▶ Work task
For the listing below, output exactly the lines from the line with "take the call the same day, and if there" up to and including the line with "analytics while making data-driven decisions.", and no other lines.

*** Opening of Available records ***

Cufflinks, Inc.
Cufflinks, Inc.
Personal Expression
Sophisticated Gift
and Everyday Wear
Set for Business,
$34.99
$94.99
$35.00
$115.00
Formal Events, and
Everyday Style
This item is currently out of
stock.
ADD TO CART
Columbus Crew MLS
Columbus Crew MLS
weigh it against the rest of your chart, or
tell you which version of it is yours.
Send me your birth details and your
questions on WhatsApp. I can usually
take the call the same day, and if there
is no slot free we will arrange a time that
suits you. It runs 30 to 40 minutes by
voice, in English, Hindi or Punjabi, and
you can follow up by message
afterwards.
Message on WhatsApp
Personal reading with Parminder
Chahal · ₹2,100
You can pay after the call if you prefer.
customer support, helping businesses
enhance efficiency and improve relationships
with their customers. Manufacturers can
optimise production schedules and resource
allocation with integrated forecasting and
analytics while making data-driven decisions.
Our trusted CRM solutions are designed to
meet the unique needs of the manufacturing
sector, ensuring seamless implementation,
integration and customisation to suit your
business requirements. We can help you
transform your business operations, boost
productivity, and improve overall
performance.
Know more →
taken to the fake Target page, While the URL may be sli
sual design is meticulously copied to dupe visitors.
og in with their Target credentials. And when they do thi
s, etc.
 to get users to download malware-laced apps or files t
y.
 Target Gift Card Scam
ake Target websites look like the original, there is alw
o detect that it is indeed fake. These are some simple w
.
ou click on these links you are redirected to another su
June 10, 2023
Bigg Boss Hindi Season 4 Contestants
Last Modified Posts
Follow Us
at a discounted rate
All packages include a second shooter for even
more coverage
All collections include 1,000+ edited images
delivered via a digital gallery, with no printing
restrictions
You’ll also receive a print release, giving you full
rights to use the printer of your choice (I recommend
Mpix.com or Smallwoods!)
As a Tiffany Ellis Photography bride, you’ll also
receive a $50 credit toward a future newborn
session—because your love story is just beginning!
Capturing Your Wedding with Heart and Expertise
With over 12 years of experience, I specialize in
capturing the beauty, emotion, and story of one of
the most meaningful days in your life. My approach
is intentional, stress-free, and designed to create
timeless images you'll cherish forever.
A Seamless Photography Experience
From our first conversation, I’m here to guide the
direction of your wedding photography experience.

*** Close of Available records ***

▶ Completed task
take the call the same day, and if there
is no slot free we will arrange a time that
suits you. It runs 30 to 40 minutes by
voice, in English, Hindi or Punjabi, and
you can follow up by message
afterwards.
Message on WhatsApp
Personal reading with Parminder
Chahal · ₹2,100
You can pay after the call if you prefer.
customer support, helping businesses
enhance efficiency and improve relationships
with their customers. Manufacturers can
optimise production schedules and resource
allocation with integrated forecasting and
analytics while making data-driven decisions.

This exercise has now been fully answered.